[Task instructions] Filter the data for lines with the word "some", then copy every line so identified.
--- Task material Enclosed Below ---
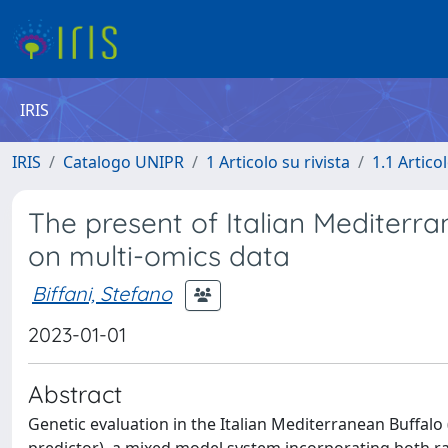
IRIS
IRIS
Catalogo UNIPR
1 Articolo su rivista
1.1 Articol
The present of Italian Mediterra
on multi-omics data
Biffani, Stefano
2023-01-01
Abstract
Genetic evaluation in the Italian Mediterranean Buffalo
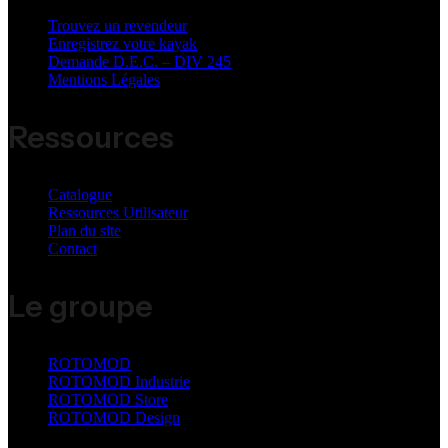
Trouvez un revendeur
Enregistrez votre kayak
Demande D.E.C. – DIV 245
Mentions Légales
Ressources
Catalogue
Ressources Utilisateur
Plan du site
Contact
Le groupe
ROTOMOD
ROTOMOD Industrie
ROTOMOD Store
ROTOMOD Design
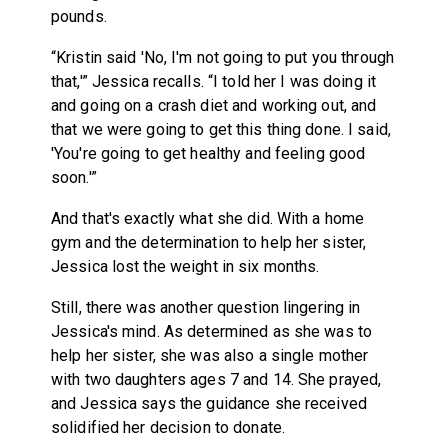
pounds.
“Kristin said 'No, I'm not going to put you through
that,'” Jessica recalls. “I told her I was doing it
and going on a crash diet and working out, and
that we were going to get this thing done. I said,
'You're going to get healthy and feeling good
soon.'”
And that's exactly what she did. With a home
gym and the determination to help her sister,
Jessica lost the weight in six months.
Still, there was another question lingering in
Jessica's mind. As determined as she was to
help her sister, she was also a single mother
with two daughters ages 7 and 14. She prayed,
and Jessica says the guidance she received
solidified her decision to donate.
--- End of Enclosed Task material ---
--- Task material Enclosed Below ---
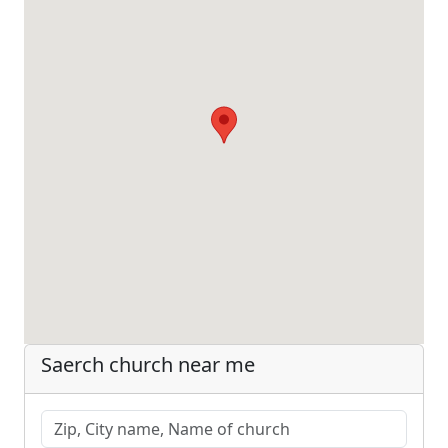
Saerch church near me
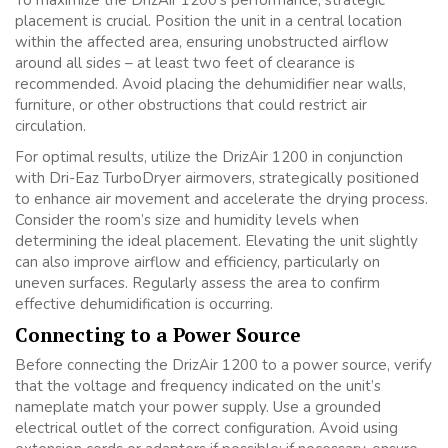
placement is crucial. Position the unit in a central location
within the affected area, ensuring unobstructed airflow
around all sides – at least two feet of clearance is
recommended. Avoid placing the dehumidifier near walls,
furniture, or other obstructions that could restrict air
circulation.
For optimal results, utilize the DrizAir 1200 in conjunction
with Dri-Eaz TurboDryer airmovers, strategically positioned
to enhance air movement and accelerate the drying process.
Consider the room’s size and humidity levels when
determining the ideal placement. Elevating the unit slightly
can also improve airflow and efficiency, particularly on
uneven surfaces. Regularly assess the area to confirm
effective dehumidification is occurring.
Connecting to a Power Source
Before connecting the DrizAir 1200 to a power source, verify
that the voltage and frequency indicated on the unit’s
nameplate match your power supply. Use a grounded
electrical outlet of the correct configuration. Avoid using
--- End of Enclosed Task material ---
--- Task material Enclosed Below ---
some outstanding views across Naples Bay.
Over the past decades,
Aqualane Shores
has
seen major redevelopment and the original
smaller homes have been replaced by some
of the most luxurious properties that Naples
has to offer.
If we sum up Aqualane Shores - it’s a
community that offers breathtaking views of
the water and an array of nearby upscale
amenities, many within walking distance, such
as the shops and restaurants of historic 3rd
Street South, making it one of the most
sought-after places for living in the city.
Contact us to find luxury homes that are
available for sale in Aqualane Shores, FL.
--- End of Enclosed Task material ---
[Result of the task]
some outstanding views across Naples Bay.
smaller homes have been replaced by some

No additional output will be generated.